Comparing Distributions

Histograms and boxplots are commonly used to compare different distributions.

Comparing Distributions with Histograms

Example 1

The following two histograms show the distribution of scores on a particular test for two different classes:

Question: The student with the lowest test score belonged to which class?
Answer: Mrs Burton’s class. There is one student in her class who scored a 50-59, but no students in Mrs. Wood’s class who did so.

Question: Which class had a higher median test score?
Answer: Mrs. Wood’s class. The center value in Mrs. Wood’s class distribution is greater than the center value in Mrs. Burton’s class distribution.

Example 2

The following two histograms show the distribution of taco sales for both Austin and Marks’ taco stands over the past 50 days:

Question: Which taco stand experienced more variability in their taco sales?
Answer: Austin’s taco stand experienced more variability in sales since his distribution of sales is more “spread out” than Mark’s.

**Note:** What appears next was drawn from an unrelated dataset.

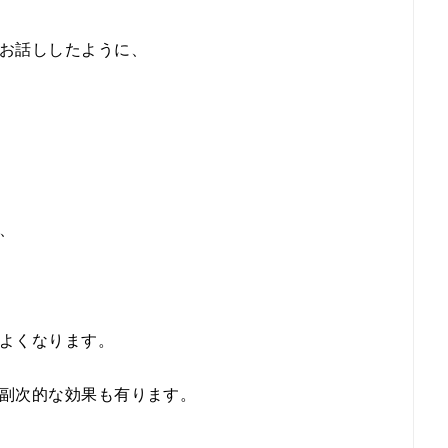
お話ししたように、
、
よくなります。
副次的な効果も有ります。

Question: Which taco stand sold the most tacos in a single day?
Answer: Austin’s taco stand sold the most tacos in a single day. Austin sold eight tacos on three different days and Mark never had a day where he sold eight tacos.

Comparing Distributions with Boxplots

Example 1

The two boxplots below show the distribution of plant heights (in inches) in two different gardens:

Question: In which garden is the median plant height the tallest?
Answer: The median plant height is tallest in Michael’s garden. Recall that the vertical line inside the box indicates the median. The median plant height in Michael’s garden is about 15 inches compared to 10 inches in Jan’s garden.

Question: In which garden does the smallest plant belong?
Answer: The smallest plant belongs to Jan’s garden. Recall that the dot furthest to the left on the boxplot indicates the minimum value in a dataset. In this case, the smallest plant in Jan’s garden is about one inch tall and the smallest plant in Michael’s garden is about four inches tall.

Example 2

The two boxplots below show the distribution of daily traffic tickets issued in two different cities during a certain month:

Question: Which city had the highest median number of tickets issued per day?
Answer: Both cities issued about the same median number of tickets per day. Notice how the vertical line inside the box for both boxplots is located at six.

Question: Which city had a larger variation of tickets issued per day?
Answer: City A had a larger variation of tickets issued per day. Notice how the box in city A, which has end points located at the lower quartile (Q1) and upper quartile (Q3), is much wider than the box in city B. This indicates that there was more variation in the number of tickets issued per day in city A.